As a kid who hadn't had a family and kind of dreamed of one like this, I was beginning to realize how lonely it could be. It was interesting that my closest friends, Mathilda and Percy, were both solidly middle children, lost between the elder achievers and the much-desired youngest. I'm sure she wouldn't trade it for my situation, but there had to be a special hell in having so many people who loved you, but being the absolute last priority for every one of them.

When the dinner finally finished (Abraham drunk off of his chair and Nicholas getting there), I managed to catch a few moments alone with Mathilda. "Malfoy ball again?" I asked her.

"Exciting! Maybe we'll get to see the next crop of bad faeries!"

"Hopefully not," I frowned, realizing she could be right. "I have a suit this time that's not conjured, at least."

"I still think there's a market for party clothes that evaporate at the right time," she grinned.

"My suit has five more minutes, so we need to get home, now!" I joked.

She giggled a bit, then said, "Did you have an okay time? I know they're a lot. I appreciate you coming."

"It was good. I think I learned a lot about you. Thanks for showing me," I told her, wrapping her in a hug. "And I'm sorry if they don't always see you. I do."
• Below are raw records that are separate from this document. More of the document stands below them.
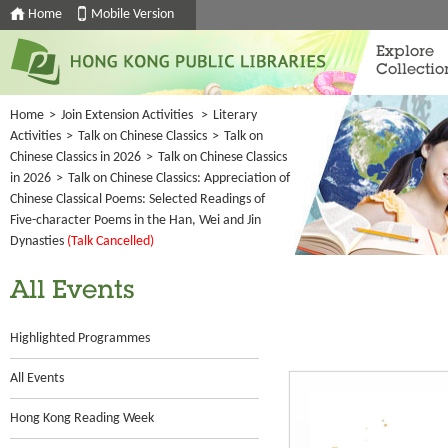
Home
Mobile Version
Explore
Collectio
Home
>
Join Extension Activities
>
Literary
Activities
>
Talk on Chinese Classics
>
Talk on
Chinese Classics in 2026
>
Talk on Chinese Classics
in 2026
>
Talk on Chinese Classics: Appreciation of
Chinese Classical Poems: Selected Readings of
Five-character Poems in the Han, Wei and Jin
Dynasties
(Talk Cancelled)
All Events
Highlighted Programmes
All Events
Hong Kong Reading Week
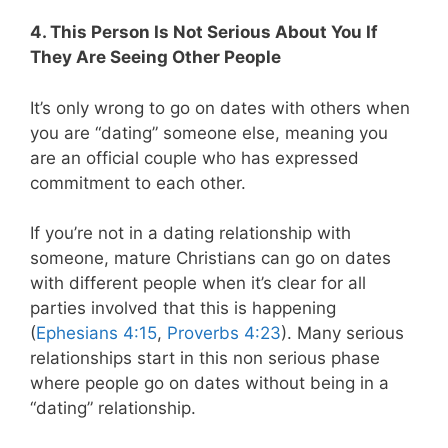
4. This Person Is Not Serious About You If
They Are Seeing Other People
It’s only wrong to go on dates with others when
you are “dating” someone else, meaning you
are an official couple who has expressed
commitment to each other.
If you’re not in a dating relationship with
someone, mature Christians can go on dates
with different people when it’s clear for all
parties involved that this is happening
(
Ephesians 4:15
,
Proverbs 4:23
). Many serious
relationships start in this non serious phase
where people go on dates without being in a
“dating” relationship.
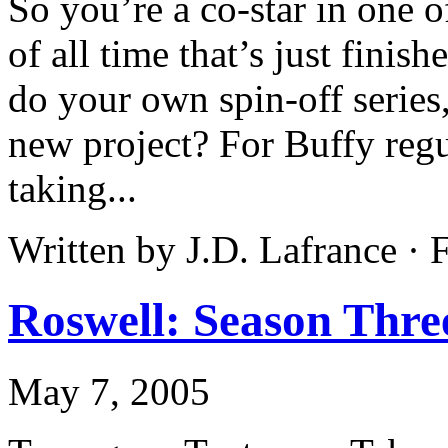
So you’re a co-star in one 
of all time that’s just finis
do your own spin-off series,
new project? For Buffy regu
taking...
Written by J.D. Lafrance ·
Roswell: Season Thre
May 7, 2005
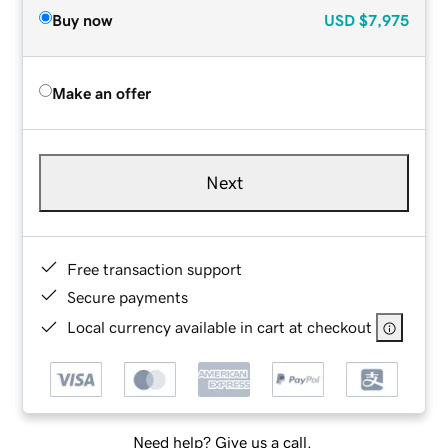
Buy now
USD
$7,975
Make an offer
Next
Free transaction support
Secure payments
Local currency available in cart at checkout
Need help? Give us a call.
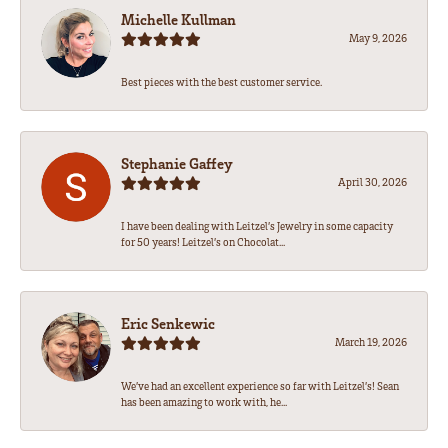
Michelle Kullman
May 9, 2026
Best pieces with the best customer service.
Stephanie Gaffey
April 30, 2026
I have been dealing with Leitzel’s Jewelry in some capacity
for 50 years! Leitzel’s on Chocolat...
Eric Senkewic
March 19, 2026
We’ve had an excellent experience so far with Leitzel’s! Sean
has been amazing to work with, he...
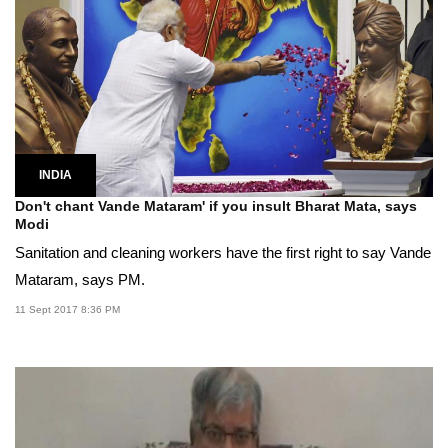
INDIA
Don't chant Vande Mataram' if you insult Bharat Mata, says
Modi
Sanitation and cleaning workers have the first right to say Vande
Mataram, says PM.
11 Sept 2017 8:36 PM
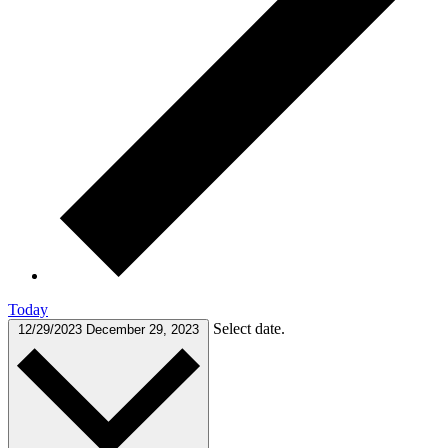
Today
Select date.
12/29/2023
December 29, 2023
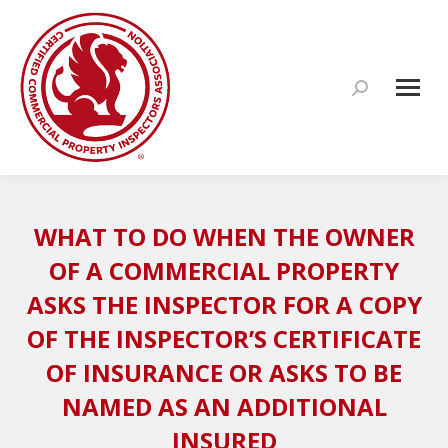
Search:
WHAT TO DO WHEN THE OWNER
OF A COMMERCIAL PROPERTY
ASKS THE INSPECTOR FOR A COPY
OF THE INSPECTOR’S CERTIFICATE
OF INSURANCE OR ASKS TO BE
NAMED AS AN ADDITIONAL
INSURED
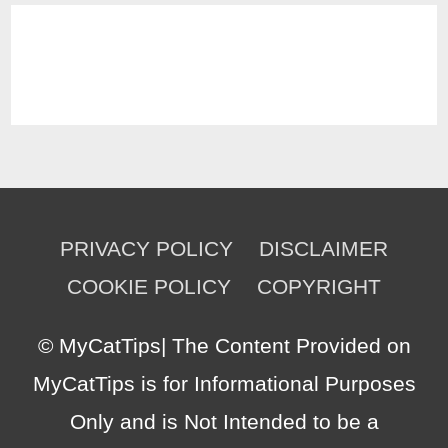
PRIVACY POLICY
DISCLAIMER
COOKIE POLICY
COPYRIGHT
©
MyCatTips
| The Content Provided on
MyCatTips is for Informational Purposes
Only and is Not Intended to be a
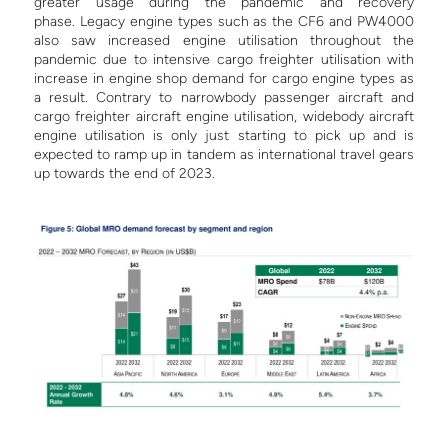
greater usage during the pandemic and recovery
phase. Legacy engine types such as the CF6 and PW4000
also saw increased engine utilisation throughout the
pandemic due to intensive cargo freighter utilisation with
increase in engine shop demand for cargo engine types as
a result.
Contrary to narrowbody passenger aircraft and
cargo freighter aircraft engine utilisation, widebody aircraft
engine utilisation is only just starting to pick up and is
expected to ramp up in tandem as international travel gears
up towards the end of 2023.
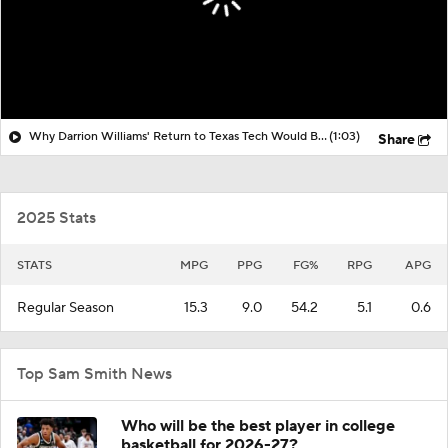
Why Darrion Williams' Return to Texas Tech Would Be Big
(1:03)
Share
2025 Stats
STATS
MPG
PPG
FG%
RPG
APG
Regular Season
15.3
9.0
54.2
5.1
0.6
Top Sam Smith News
Who will be the best player in college
basketball for 2026-27?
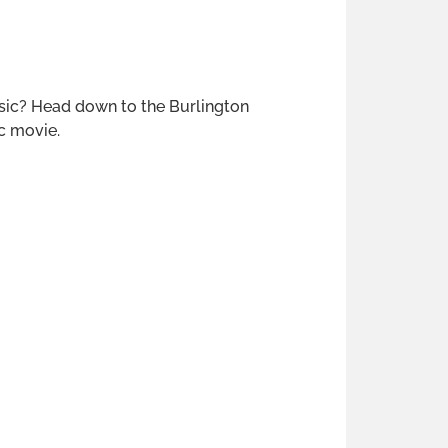
ssic? Head down to the Burlington
c movie.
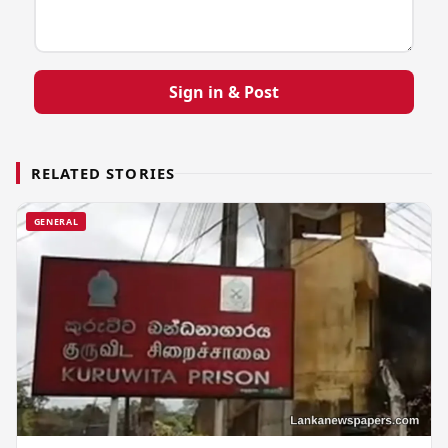
Sign in & Post
RELATED STORIES
GENERAL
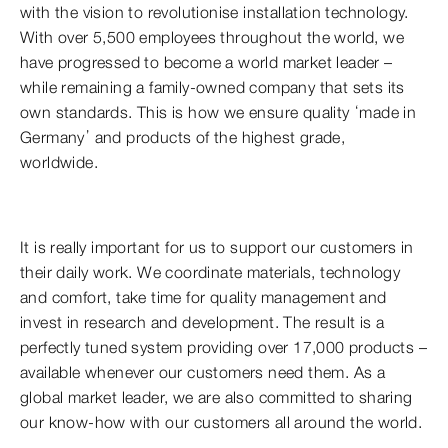
with the vision to revolutionise installation technology.
With over 5,500 employees throughout the world, we
have progressed to become a world market leader –
while remaining a family-owned company that sets its
own standards. This is how we ensure quality ‘made in
Germany’ and products of the highest grade,
worldwide.
It is really important for us to support our customers in
their daily work. We coordinate materials, technology
and comfort, take time for quality management and
invest in research and development. The result is a
perfectly tuned system providing over 17,000 products –
available whenever our customers need them. As a
global market leader, we are also committed to sharing
our know-how with our customers all around the world.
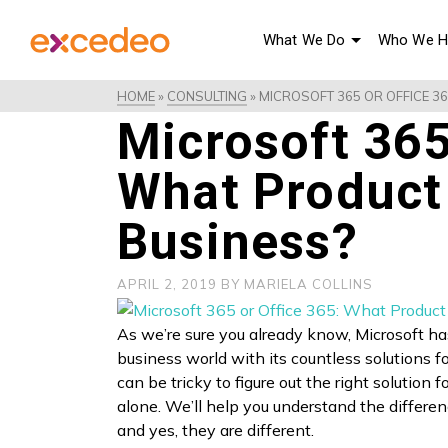
What We Do
Who We H
HOME
»
CONSULTING
»
MICROSOFT 365 OR OFFICE 3
Microsoft 365
What Product 
Business?
APRIL 2, 2019
BY
MARIELA COLLINS
As we’re sure you already know, Microsoft ha
business world with its countless solutions f
can be tricky to figure out the right solution 
alone. We’ll help you understand the differe
and yes, they are different.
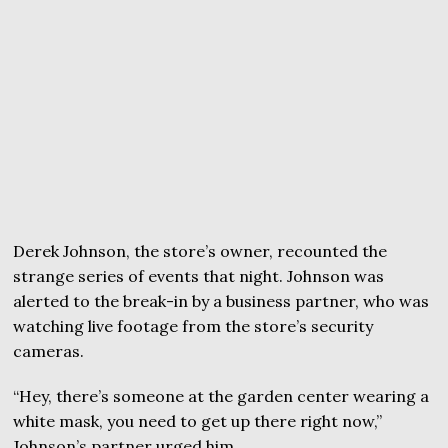
Derek Johnson, the store’s owner, recounted the
strange series of events that night. Johnson was
alerted to the break-in by a business partner, who was
watching live footage from the store’s security
cameras.
“Hey, there’s someone at the garden center wearing a
white mask, you need to get up there right now,”
Johnson’s partner urged him.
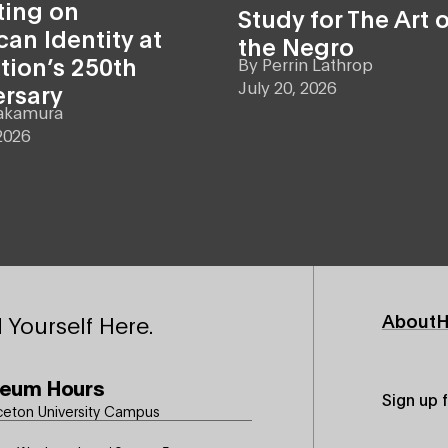
ting on
Study for The Art o
an Identity at
the Negro
tion’s 250th
By
Perrin Lathrop
July 20, 2026
ersary
akamura
2026
Footer
About
H
 Yourself Here.
Primary
eum Hours
Sign up 
ceton University Campus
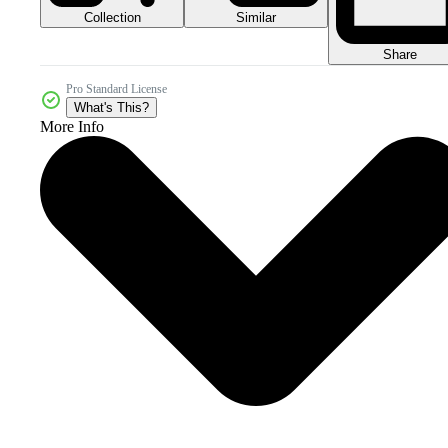
Collection
Similar
Share
Pro Standard License
What's This?
More Info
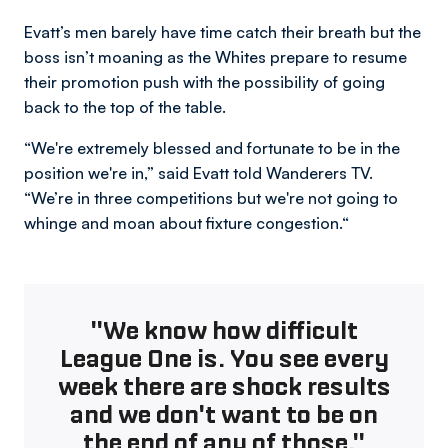
Evatt’s men barely have time catch their breath but the
boss isn’t moaning as the Whites prepare to resume
their promotion push with the possibility of going
back to the top of the table.
“We're extremely blessed and fortunate to be in the
position we're in,” said Evatt told Wanderers TV.
“We’re in three competitions but we're not going to
whinge and moan about fixture congestion.“
"We know how difficult
League One is. You see every
week there are shock results
and we don't want to be on
the end of any of those."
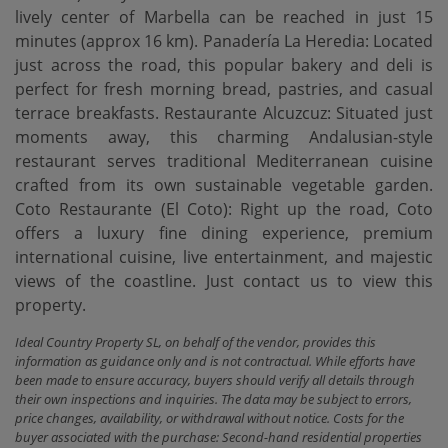
lively center of Marbella can be reached in just 15
minutes (approx 16 km). Panadería La Heredia: Located
just across the road, this popular bakery and deli is
perfect for fresh morning bread, pastries, and casual
terrace breakfasts. Restaurante Alcuzcuz: Situated just
moments away, this charming Andalusian-style
restaurant serves traditional Mediterranean cuisine
crafted from its own sustainable vegetable garden.
Coto Restaurante ‌(El ‌Coto): Right ‌up ‌the road, ‌Coto
offers a ‌luxury ‌fine dining ‌experience, premium
international cuisine, live entertainment, and majestic
‌views ‌of the coastline. Just ‌contact ‌us ‌to ‌view ‌this
‌property.
Ideal Country Property SL, on behalf of the vendor, provides this
information as guidance only and is not contractual. While efforts have
been made to ensure accuracy, buyers should verify all details through
their own inspections and inquiries. The data may be subject to errors,
price changes, availability, or withdrawal without notice. Costs for the
buyer associated with the purchase: Second-hand residential properties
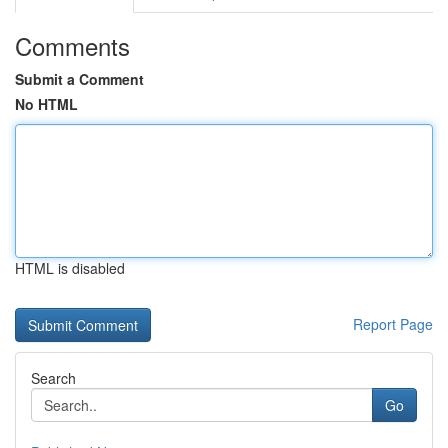
Comments
Submit a Comment
No HTML
HTML is disabled
Report Page
Search
Go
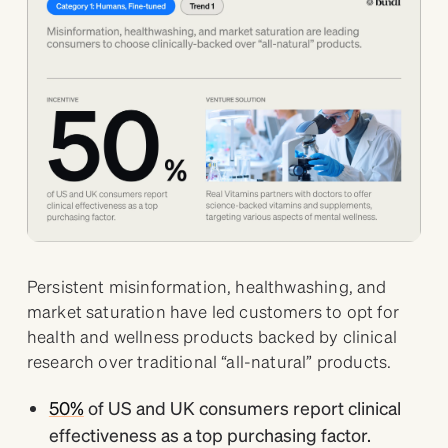
Persistent misinformation, healthwashing, and
market saturation have led customers to opt for
health and wellness products backed by clinical
research over traditional “all-natural” products.
50%
of US and UK consumers report clinical
effectiveness as a top purchasing factor.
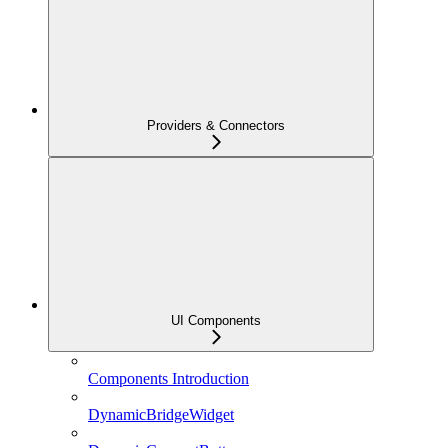
Providers & Connectors
UI Components
Components Introduction
DynamicBridgeWidget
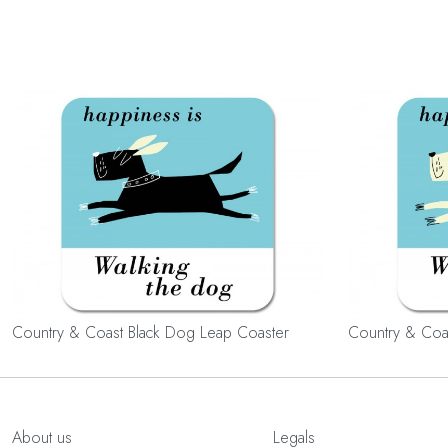
Country & Coast Black Dog Leap Coaster
Country & Coa
About us
Legals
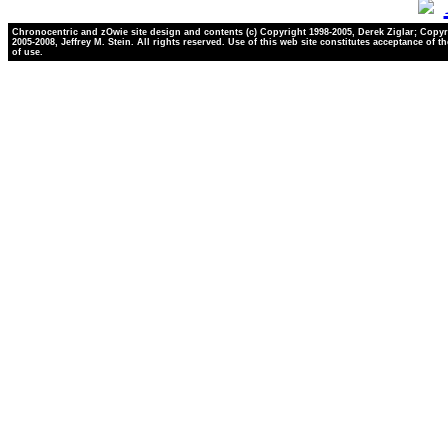
Chronocentric and zOwie site design and contents (c) Copyright 1998-2005, Derek Ziglar; Copyr
2005-2008, Jeffrey M. Stein. All rights reserved. Use of this web site constitutes acceptance of t
of use.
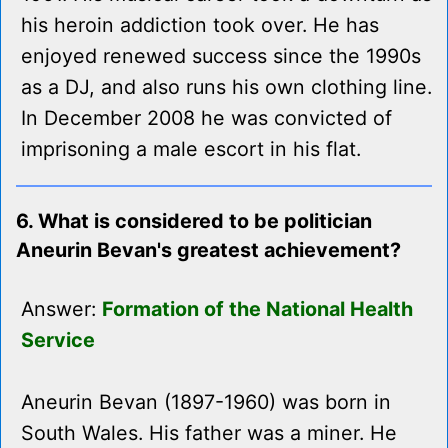
his heroin addiction took over. He has
enjoyed renewed success since the 1990s
as a DJ, and also runs his own clothing line.
In December 2008 he was convicted of
imprisoning a male escort in his flat.
6. What is considered to be politician
Aneurin Bevan's greatest achievement?
Answer:
Formation of the National Health
Service
Aneurin Bevan (1897-1960) was born in
South Wales. His father was a miner. He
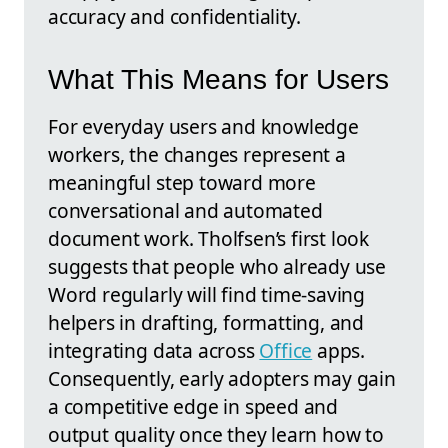
accuracy and confidentiality.
What This Means for Users
For everyday users and knowledge
workers, the changes represent a
meaningful step toward more
conversational and automated
document work. Tholfsen’s first look
suggests that people who already use
Word regularly will find time-saving
helpers in drafting, formatting, and
integrating data across
Office
apps.
Consequently, early adopters may gain
a competitive edge in speed and
output quality once they learn how to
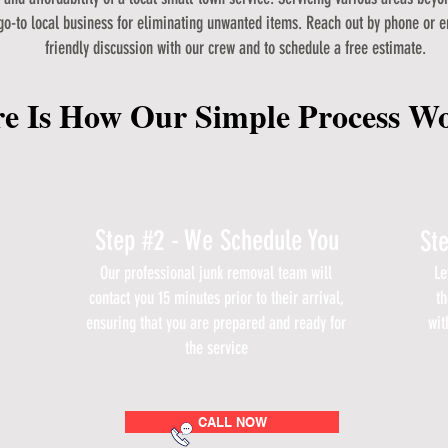
go-to local business for eliminating unwanted items. Reach out by phone or e
friendly discussion with our crew and to schedule a free estimate.
e Is How Our Simple Process W
Step #2 - We Schedule You
St
Our professional junk removal team will
Le
contact you 15 minutes prior to their arrival,
th
ensuring that you are prepared and ready for
wit
the service
CALL NOW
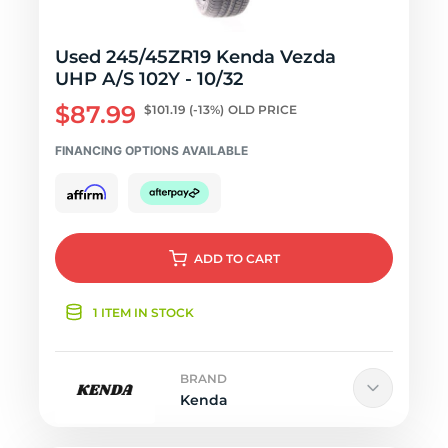
Used 245/45ZR19 Kenda Vezda
UHP A/S 102Y - 10/32
$87.99
$101.19
(-13%)
OLD PRICE
FINANCING OPTIONS AVAILABLE
ADD
TO CART
1 ITEM IN STOCK
BRAND
Kenda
She gave me a kiss and said, "I know. Your detective skills are just one of the many things I like about you!" She thought for a second. "I'm still not sure there's any money in being a PI. I'm not even sure private aurors are legal! You sure you don't want to teach defense next year?"

I shook my head. "Remus just needs to make it a couple more months and, counting spring term last year, he'll be the longest defense professor in forever. I don't think I could steal that from him."